Je tiens à exprimer mon inquiétude à la lumière des derniers développements de la négociation d’un accord de libre-échange commercial entre l’Union européenne et le Mercosur, le Marché commun regroupant des pays d’Amérique du Sud dont le Brésil.

Les concessions envisagées par l’Union européenne, particulièrement en matière bovine et de sucre-éthanol, sont préoccupantes vu leurs effets négatifs potentiels sur deux des piliers de l’agriculture wallonne que sont l’élevage de bovins à viande et la culture de betteraves sucrières.
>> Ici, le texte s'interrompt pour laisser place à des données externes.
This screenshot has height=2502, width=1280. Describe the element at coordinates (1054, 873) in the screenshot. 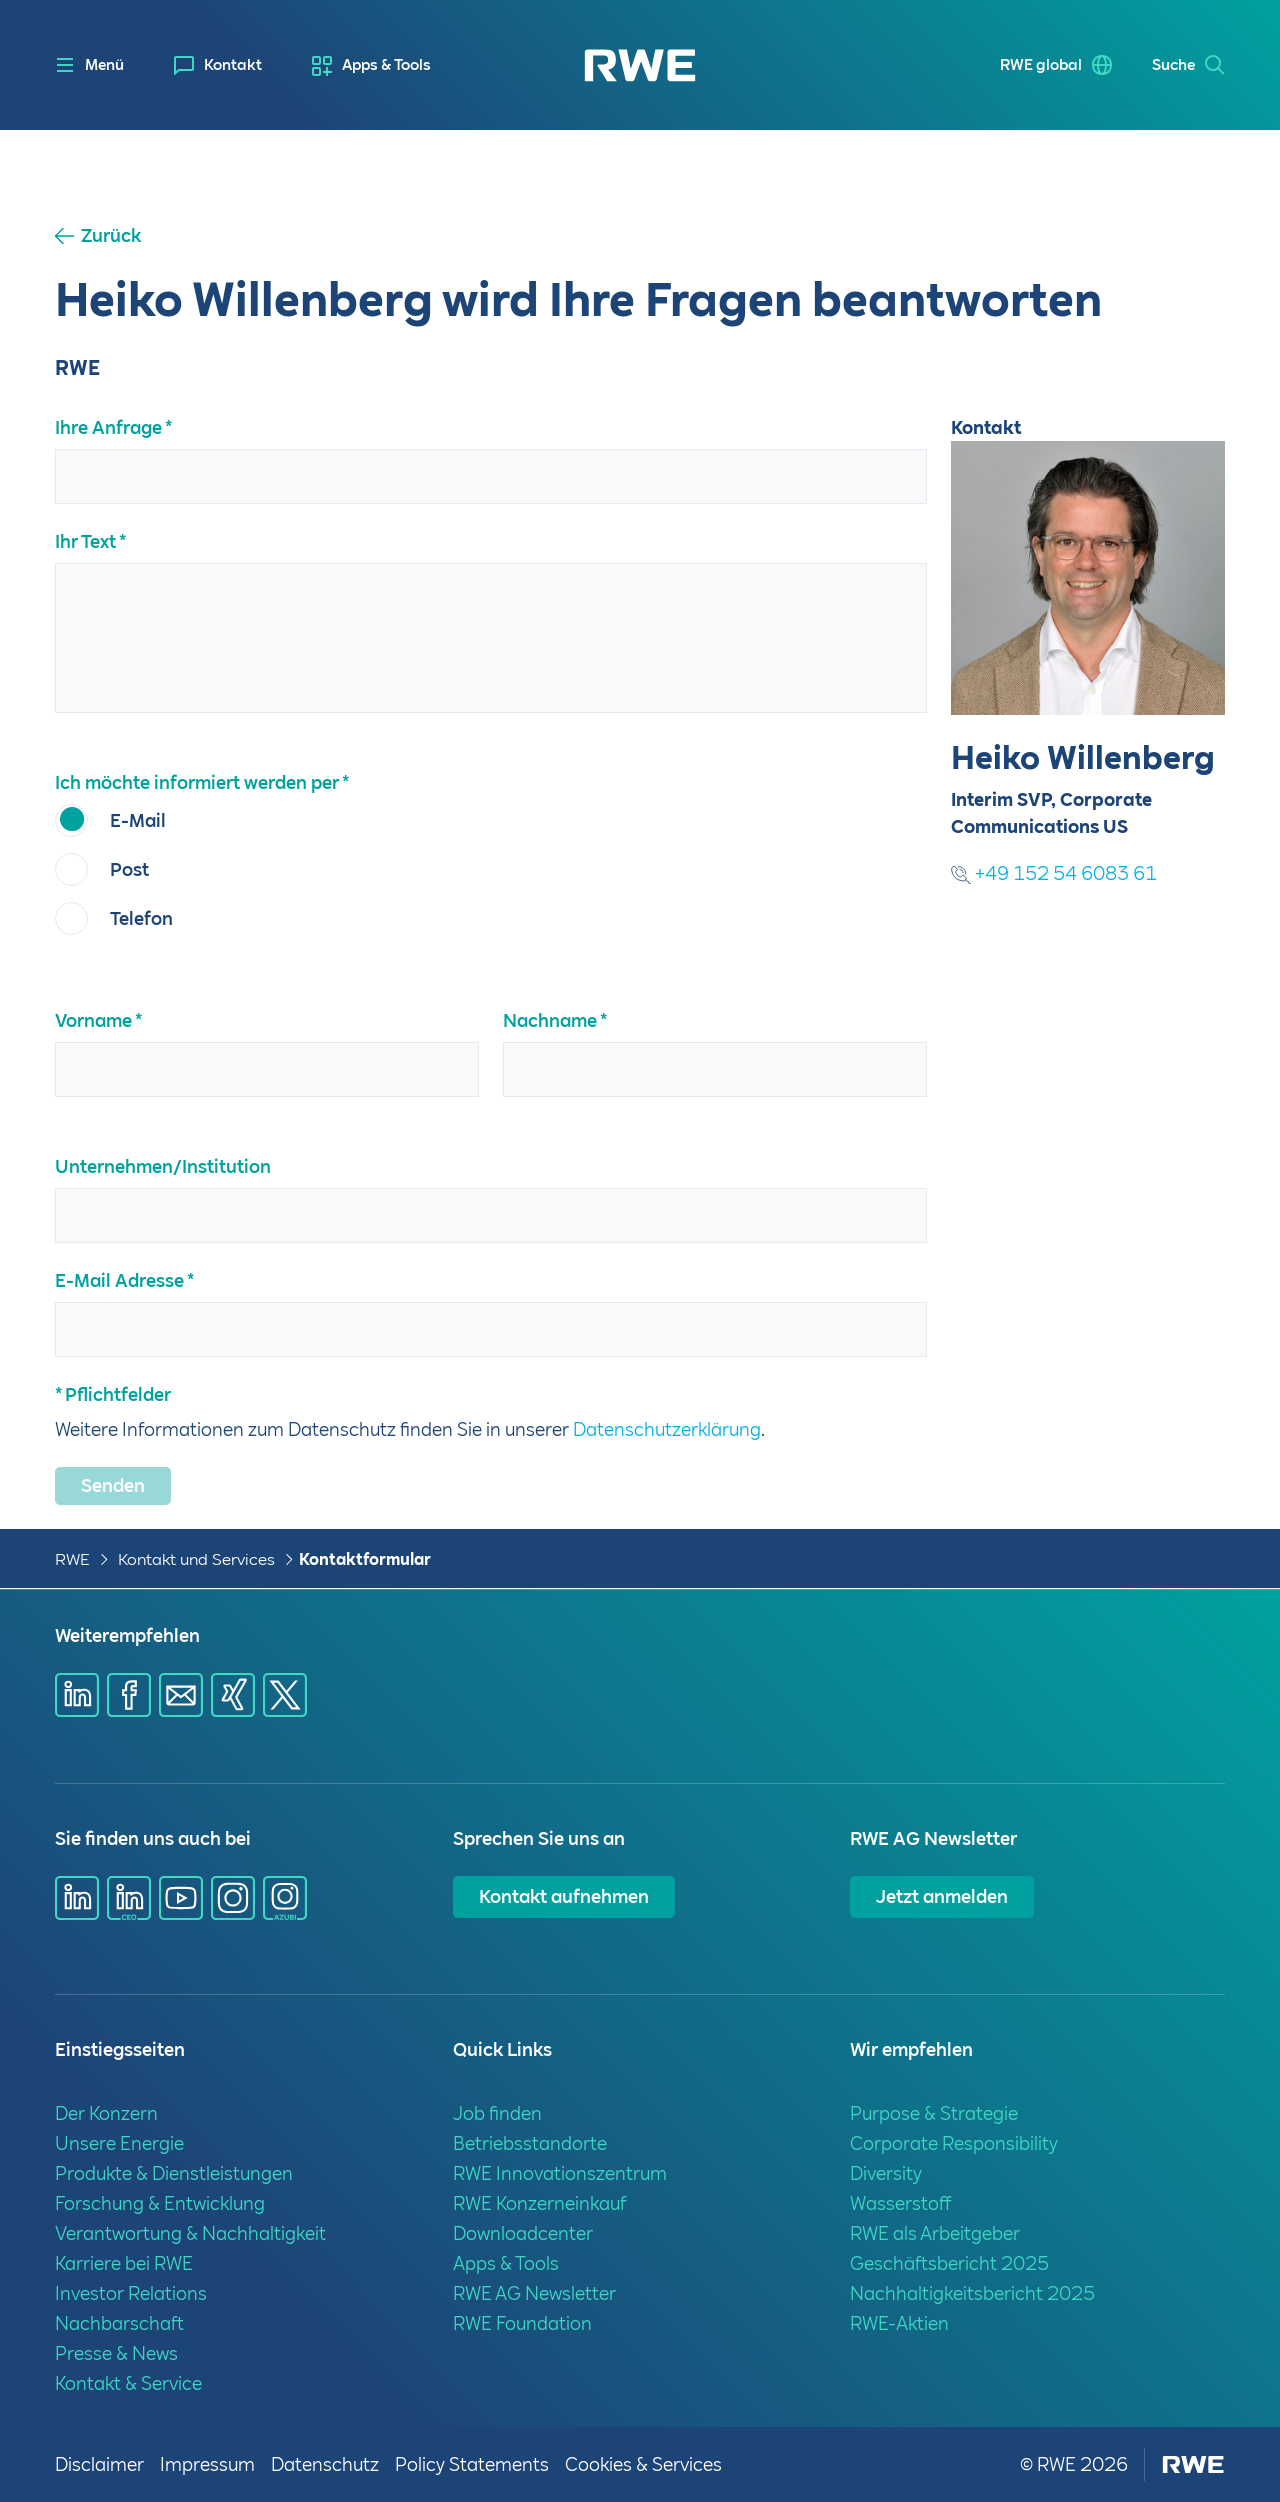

Dans ce contexte, je tiens à rappeler que l’étude de la Commission européenne de novembre 2016, sur les effets cumulatifs des diverses concessions commerciales octroyées dans les accords de libre-échange, a démontré les risques pour nos filières viandes. Par ailleurs les conditions sociales et environnementales qui prévalent dans certains pays tiers placent nos producteurs déjà dans des conditions de concurrence déloyale.

Sans pour autant remettre en cause les intérêts offensifs de l’Union européenne dans ces accords, j’attends des négociateurs européens que l’agriculture européenne et wallonne en particulier ne constitue pas, une nouvelle fois, la variable d’ajustement.